Quando ormai è già sera Matteo Salvini sembra Neil Armstrong nel momento in cui mise piede sulla Luna: «E’ un primo grande passo per un’Italia più sicura e accogliente», dice il ministro degli Interni dopo aver visto il decreto sicurezza superare senza problemi anche alla Camera l’ennesimo voto di fiducia (336 contro 249) facendo così un passo importante – lui sì – verso la sua trasformazione in legge.

Tanto è l’entusiasmo, che il leghista non aspetta neanche il voto finale sul provvedimento, previsto per questa sera, per rilanciare: «La mia ambizione è lavorare nei prossimi mesi per una completa rivisitazione di tutte le norme che riguardano l’immigrazione», annuncia. Roba da far tremare i polsi a quanti fino all’ultimo hanno sperato di riuscire a cambiare, seppure parzialmente, il provvedimento in discussione a Montecitorio, una parte dei quali mentre l’aula procede al voto, manifesta fuori lanciando per protesta piccole ruspe giocatolo contro il palazzo. Poco prima, intervenendo in aula, era stato il deputato di +Europa Riccardo Magi ad accusare la maggioranza giallo verde di fare un uso improprio del mezzo meccanico: «Avete iniziato a usare la ruspa contro il parlamento», aveva scandito criticando il ricorso al voto di fiducia.

Per il via libera al decreto la giornata fila liscia senza riservare sorprese. Eppure verso l’ora di pranzo si sparge la voce che il drappello di deputati 5 Stelle critici verso il provvedimento avrebbe potuto rendere visibile il suo dissenso.

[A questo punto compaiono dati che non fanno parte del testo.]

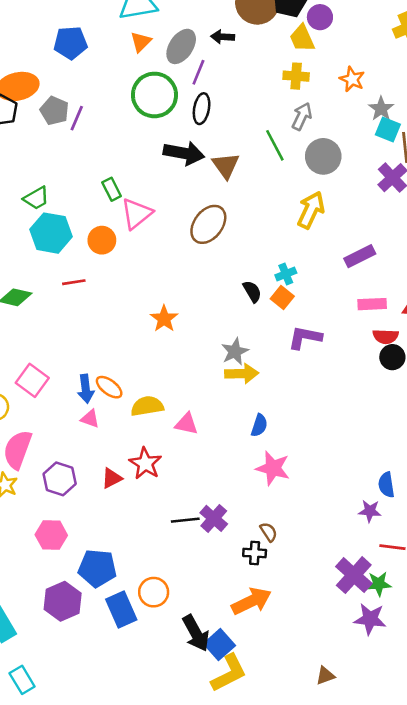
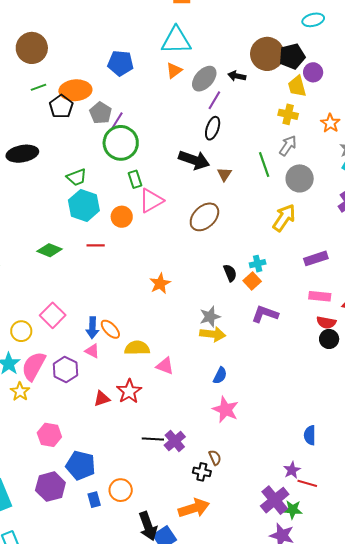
green circle: (154, 95) -> (121, 143), moved
brown triangle: (226, 166) -> (224, 174), size x0.7
purple hexagon: (60, 479) -> (65, 369), moved
purple star: (370, 511) -> (292, 470), moved, turned 30
blue rectangle: (121, 610) -> (94, 500), size x0.6

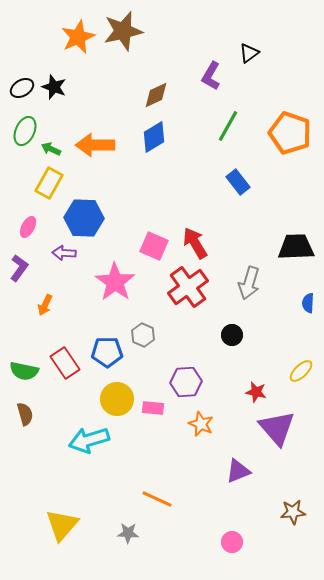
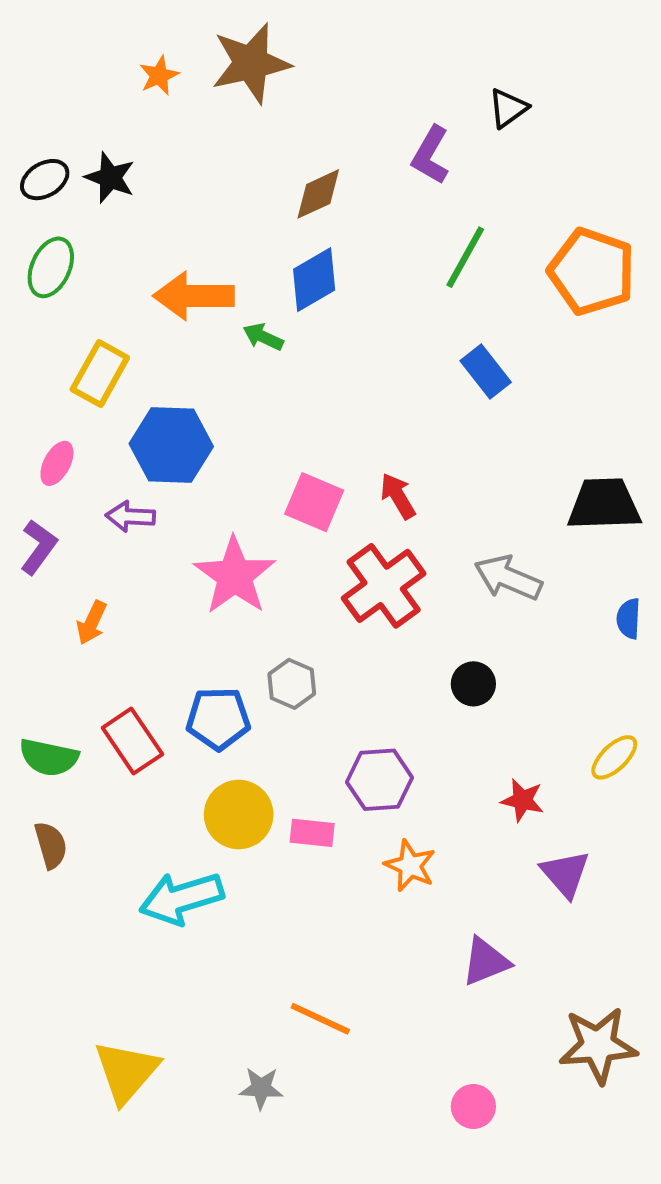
orange star: (78, 37) -> (159, 75), size x0.6
green arrow: (51, 149) -> (263, 337), moved
red arrow: (195, 243) -> (398, 496), size x0.7
gray arrow: (249, 283) -> (508, 578), turned 96
purple triangle: (277, 428) -> (565, 874), size x0.7
brown star: (293, 512) -> (598, 1045), size x1.5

Stando infatti alle voci che circolano, cinque di loro avrebbero dovuto votare contro la fiducia e altri sette sarebbero usciti dall’aula al momento del voto (alla fine solo uno non parteciperà al voto). Un gesto inutile dal punto di vista dell’esito finale (alla Camera la maggioranza è blindata), ma che comunque avrebbe rappresentato un segnale forte del malumore esistente nel Movimento. La decisione, che sarebbe stata presa lunedì sera al termine di una riunione alla quale avrebbero partecipato 19 deputati «dissidenti», se mai c’è stata davvero è però rientrata poche ore prima del voto, rendendo così ancora più in discesa la strada al decreto.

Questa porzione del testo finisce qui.